Activity – Look through the listing below for the word "dans" and copy every line where it occurs.

Dataset records –
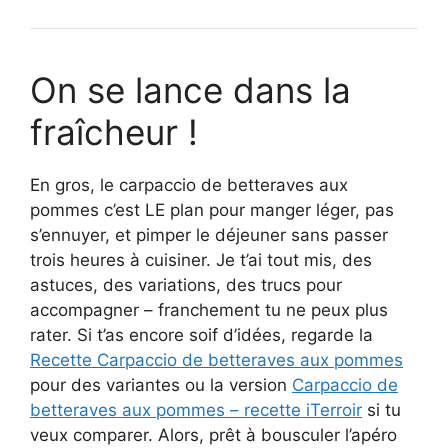
On se lance dans la
fraîcheur !
En gros, le carpaccio de betteraves aux
pommes c’est LE plan pour manger léger, pas
s’ennuyer, et pimper le déjeuner sans passer
trois heures à cuisiner. Je t’ai tout mis, des
astuces, des variations, des trucs pour
accompagner – franchement tu ne peux plus
rater. Si t’as encore soif d’idées, regarde la
Recette Carpaccio de betteraves aux pommes
pour des variantes ou la version
Carpaccio de
betteraves aux pommes – recette iTerroir
si tu
veux comparer. Alors, prêt à bousculer l’apéro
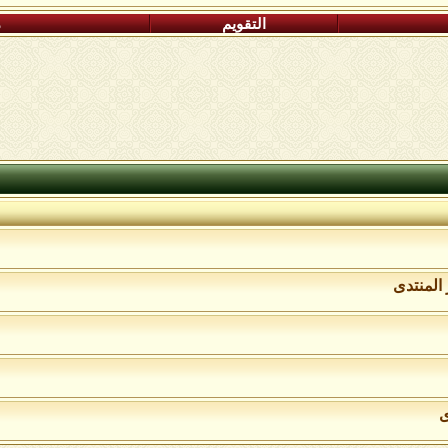
التقويم
م
المنتدى
ى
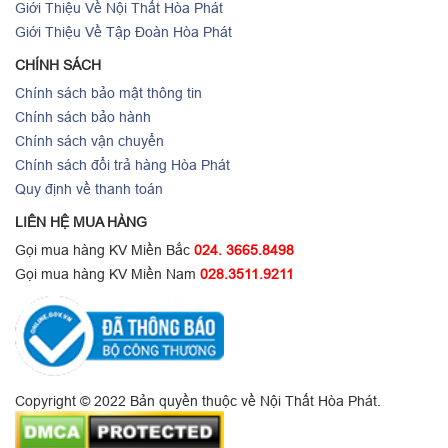
Giới Thiệu Về Nội Thất Hòa Phát
Giới Thiệu Về Tập Đoàn Hòa Phát
CHÍNH SÁCH
Chính sách bảo mật thông tin
Chính sách bảo hành
Chính sách vận chuyển
Chính sách đổi trả hàng Hòa Phát
Quy định về thanh toán
LIÊN HỆ MUA HÀNG
Gọi mua hàng KV Miền Bắc
024. 3665.8498
Gọi mua hàng KV Miền Nam
028.3511.9211
Copyright © 2022 Bản quyền thuộc về Nội Thất Hòa Phát.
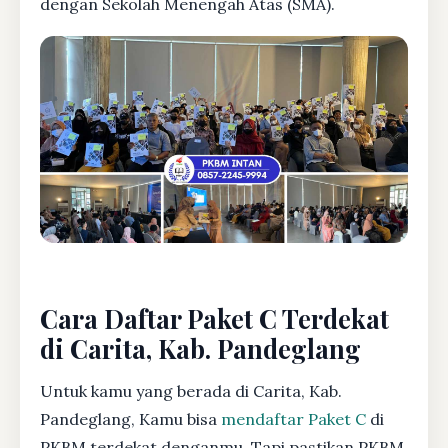
dengan Sekolah Menengah Atas (SMA).
Cara Daftar Paket C Terdekat
di Carita, Kab. Pandeglang
Untuk kamu yang berada di Carita, Kab.
Pandeglang, Kamu bisa
mendaftar Paket C
di
PKBM terdekat denganmu. Tapi pastikan PKBM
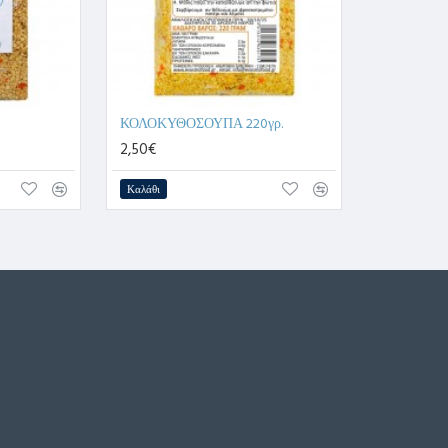
ΚΟΛΟΚΥΘΟΣΟΥΠΑ 220γρ.
2,50€
Καλάθι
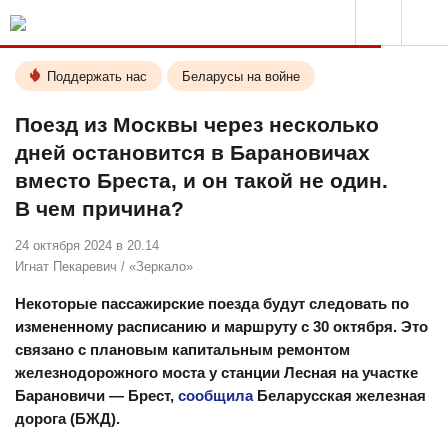
Поддержать нас
Беларусы на войне
Поезд из Москвы через несколько
дней остановится в Барановичах
вместо Бреста, и он такой не один.
В чем причина?
24 октября 2024 в 20.14
Игнат Пекаревич
/
«Зеркало»
Некоторые пассажирские поезда будут следовать по
измененному расписанию и маршруту с 30 октября. Это
связано с плановым капитальным ремонтом
железнодорожного моста у станции Лесная на участке
Барановичи — Брест,
сообщила
Беларусская железная
дорога (БЖД).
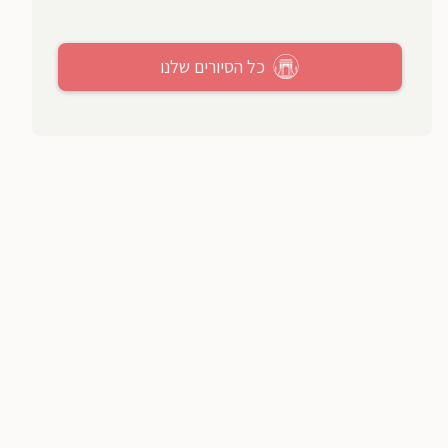
כל הסיורים שלנו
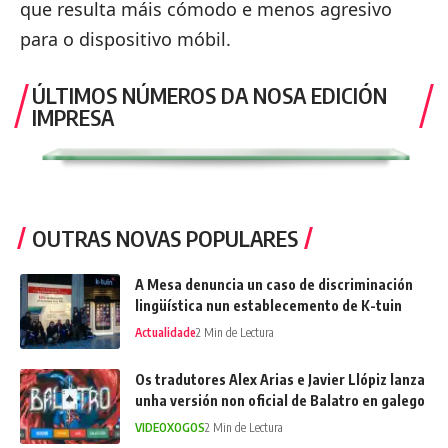
que resulta máis cómodo e menos agresivo
para o dispositivo móbil.
ÚLTIMOS NÚMEROS DA NOSA EDICIÓN
IMPRESA
OUTRAS NOVAS POPULARES
A Mesa denuncia un caso de discriminación
lingüística nun establecemento de K-tuin
Actualidade
2 Min de Lectura
Os tradutores Alex Arias e Javier Llópiz lanza
unha versión non oficial de Balatro en galego
VIDEOXOGOS
2 Min de Lectura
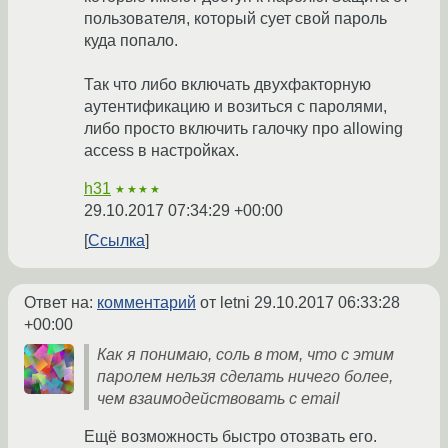
пользователя, который сует свой пароль
куда попало.
Так что либо включать двухфакторную
аутентификацию и возиться с паролями,
либо просто включить галочку про allowing
access в настройках.
h31
★★★★
29.10.2017 07:34:29 +00:00
Ссылка
Ответ на:
комментарий
от letni
29.10.2017 06:33:28
+00:00
Как я понимаю, соль в том, что с этим
паролем нельзя сделать ничего более,
чем взаимодействовать с email
Ещё возможность быстро отозвать его.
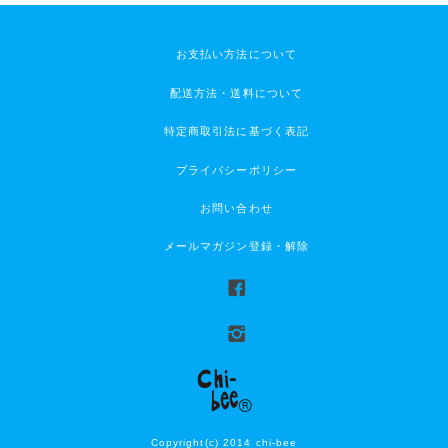
お支払い方法について
配送方法・送料について
特定商取引法に基づく表記
プライバシーポリシー
お問い合わせ
メールマガジン登録・解除
Copyright(c) 2014 chi-bee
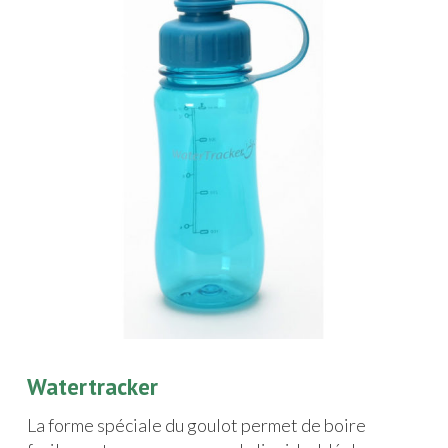
Watertracker
La forme spéciale du goulot permet de boire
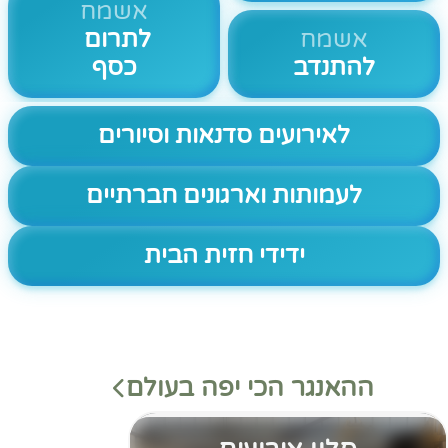
אשמח
אשמח
לתרום
להתנדב
כסף
לאירועים סדנאות וסיורים
לעמותות וארגונים חברתיים
ידידי חזית הבית
ההאנגר הכי יפה בעולם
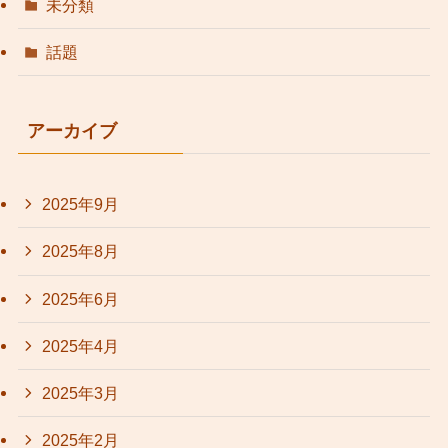
未分類
話題
アーカイブ
2025年9月
2025年8月
2025年6月
2025年4月
2025年3月
2025年2月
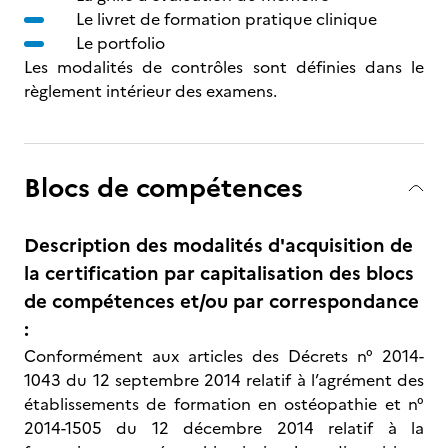
Le livret de formation pratique clinique
Le portfolio
Les modalités de contrôles sont définies dans le
règlement intérieur des examens.
Blocs de compétences
Description des modalités d'acquisition de
la certification par capitalisation des blocs
de compétences et/ou par correspondance
:
Conformément aux articles des Décrets n° 2014-
1043 du 12 septembre 2014 relatif à l’agrément des
établissements de formation en ostéopathie et n°
2014-1505 du 12 décembre 2014 relatif à la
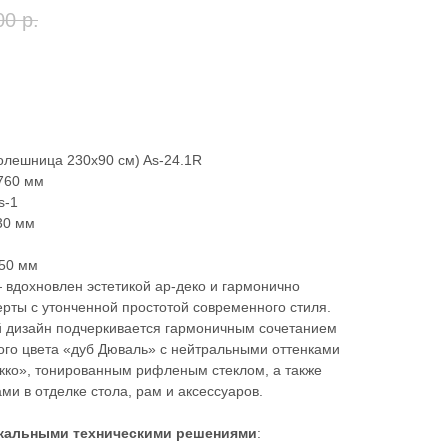
00
р.
толешница 230х90 см) As-24.1R
760 мм
s-1
30 мм
50 мм
 вдохновлен эстетикой ар-деко и гармонично
рты с утонченной простотой современного стиля.
дизайн подчеркивается гармоничным сочетанием
ого цвета «дуб Дюваль» с нейтральными оттенками
окко», тонированным рифленым стеклом, а также
и в отделке стола, рам и аксессуаров.
кальными техническими решениями
:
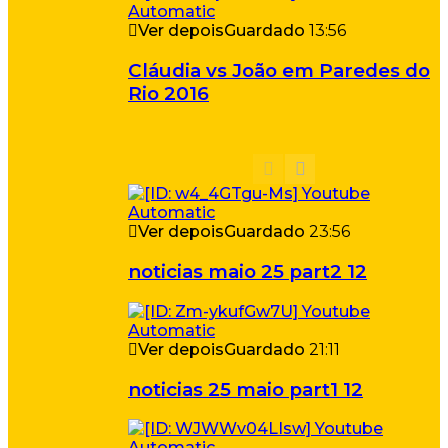
Ver depois
Guardado
13:56
Cláudia vs João em Paredes do
Rio 2016
Ver depois
Guardado
23:56
noticias maio 25 part2 12
Ver depois
Guardado
21:11
noticias 25 maio part1 12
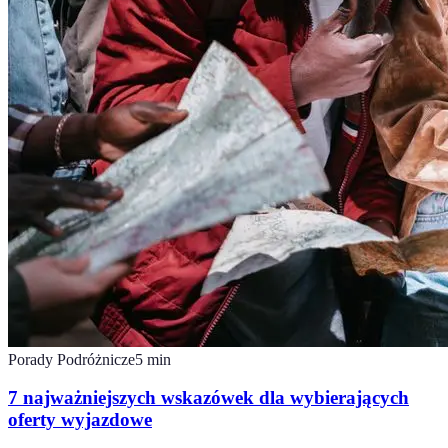
Porady Podróżnicze
5
min
7 najważniejszych wskazówek dla wybierających
oferty wyjazdowe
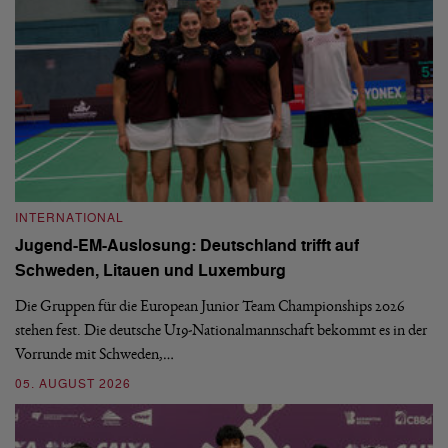
INTERNATIONAL
I
Jugend-EM-Auslosung: Deutschland trifft auf
B
Schweden, Litauen und Luxemburg
S
Die Gruppen für die European Junior Team Championships 2026
De
stehen fest. Die deutsche U19-Nationalmannschaft bekommt es in der
ve
Vorrunde mit Schweden,…
gr
05. AUGUST 2026
03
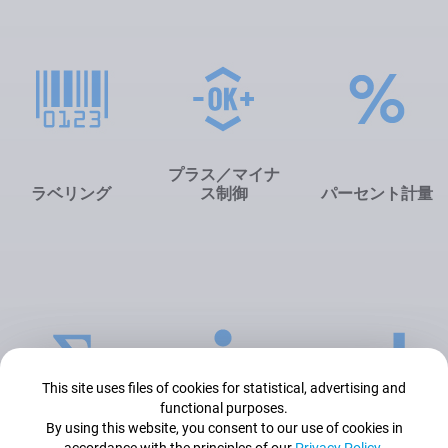
プラス／マイナ
ラベリング
ス制御
パーセント計量
This site uses files of cookies for statistical, advertising and
functional purposes.
By using this website, you consent to our use of cookies in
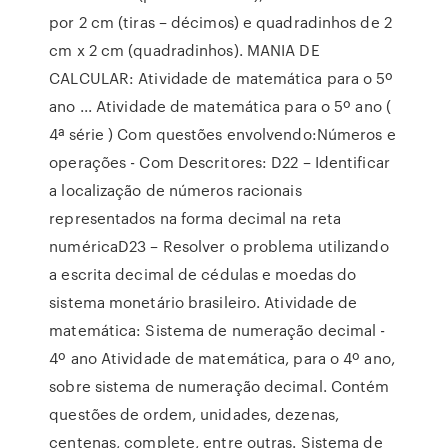
por 2 cm (tiras – décimos) e quadradinhos de 2
cm x 2 cm (quadradinhos). MANIA DE
CALCULAR: Atividade de matemática para o 5º
ano ... Atividade de matemática para o 5º ano (
4ª série ) Com questões envolvendo:Números e
operações - Com Descritores: D22 – Identificar
a localização de números racionais
representados na forma decimal na reta
numéricaD23 – Resolver o problema utilizando
a escrita decimal de cédulas e moedas do
sistema monetário brasileiro. Atividade de
matemática: Sistema de numeração decimal -
4º ano Atividade de matemática, para o 4º ano,
sobre sistema de numeração decimal. Contém
questões de ordem, unidades, dezenas,
centenas, complete, entre outras. Sistema de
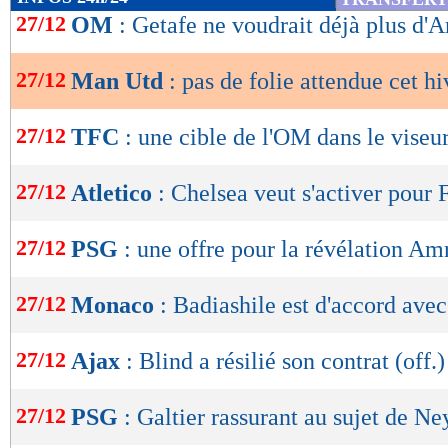
de
27/12
OM
: Getafe ne voudrait déjà plus d'
lecture
27/12
Man Utd
: pas de folie attendue cet hi
OK
27/12
TFC
: une cible de l'OM dans le viseu
27/12
Atletico
: Chelsea veut s'activer pour 
27/12
PSG
: une offre pour la révélation Am
27/12
Monaco
: Badiashile est d'accord ave
27/12
Ajax
: Blind a résilié son contrat (off.)
27/12
PSG
: Galtier rassurant au sujet de N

Answer –
On se lance dans la
Les modalités de contrôles sont définies dans le
: une cible de l'OM dans le viseu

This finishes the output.